Pfungwa was appointed Managing Director SAP Africa in July 2008. In this role Pfungwa oversees SAP's business interests in Sub Saharan Africa.
From 2004 to June 2008, Pfungwa worked at Microsoft, where he started as Director:Services Group and then assumed the Managing Director role in June 2006. While at Microsoft, Pfungwa was leading Microsoft's South Africa business operations.
Prior to assuming the Managing Director role, Serima served as services director, and he established programmes that directly addresed customer, partner and national needs in South Africa. In line with his passion for skills development, his role included establishing and managing the first Microsoft Graduate Academy, an initiative which aims to develop IT skills in South Africa on a large scale.
Before joining Microsoft, Serima was CEO of Accenture Technology Solutions and Accenture Technology Infrastructure Services, and his primary focus was to create end-to-end set of IT Infrastructure managed services.
Serima has a degree in Business Studies and Computing Science and has more than 18 years of working experience that cuts across both public and private sector organizations.
His hobbies are golf, football, rugby and spending time with his family.
SAP: Pfungwa Serima
SAP CEO, Pfungwa Serima, talks about leadership, the year ahead and keeping a cool head.
When you joined SAP as CEO in 2008, what were your key goals and how far are you from achieving them?
The primary focus was to expand, specifically into West Africa, East Africa, SADEC (excluding South Africa), the Portuguese-speaking and the French-speaking African countries.

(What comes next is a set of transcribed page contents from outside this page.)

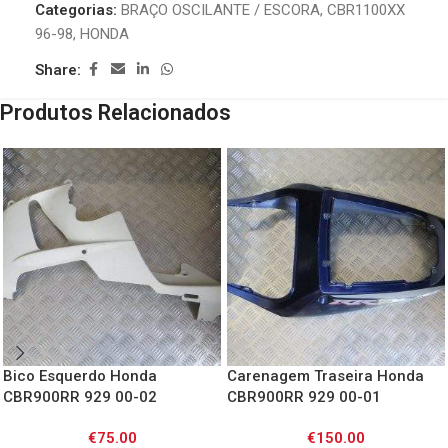
Categorias:
BRAÇO OSCILANTE / ESCORA
,
CBR1100XX
96-98
,
HONDA
Share:
Produtos Relacionados
Bico Esquerdo Honda
Carenagem Traseira Honda
CBR900RR 929 00-02
CBR900RR 929 00-01
€
75.00
€
150.00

In spite of the recession we have been fortunate enough to have experienced growth, and have entrenched ourselves in these five regions.
What have been the biggest challenges in your current role and how have you overcome them?
The biggest challenges have come as a result of the recession. They lie in the ability to keep people in an environment in which the changes are very unpredictable. I think the key to overcoming this challenge is to ensure that people believe in the organisation’s objectives and to be very transparent and frank with people about the hardships and challenges of the market. The third thing is to celebrate success as it happens. Sometimes we forget to do this. Success should be celebrated not as individual triumphs but as team wins. One of the things I try to evangelise is that success is not only due to the person who eventually signs the contract – it’s about all the people in the background. Everyone plays a significant part.
What are you most proud of having achieved?
Fortunately (or unfortunately depending on how you look at it), success is determined by whether you make your numbers and I am pleased with and proud of our growth figures to date. I am also very fortunate that we have the calibre of people who work in this organisation – they understand why they come to work every day and that makes things much easier.
What do you think is the mark of a good leader?
There are two key elements in any professional life: values and performance. A good leader has to have both – they need to live the values and deliver results. Achievement of goals is vital, but you can’t compromise the organisation’s values in order to attain the desired level of performance. Other things a good leader should have are an eye and an ear for good people. One person is too small to ever achieve greatness; the people you surround yourself with will determine whether you are successful or not.
A good leader is also someone who realises that leadership develops daily, and not in a day. It’s an ongoing journey so you need to be open enough to listen to other people. Finally, in every organisation someone has to remain sane, regardless of how tough the situation is. People often comment that I appear not to be under pressure, but as a leader part of my role is to contain the pressure, manage the stress and keep a cool head.
What, in your opinion, is the key to getting the most out of people in business?
Respect and trust. People work for other people, not for organisations. If you earn people’s trust and they respect you, they will work for you.
What gets you up every morning?
Success and the ability to make a difference, both for myself and for others.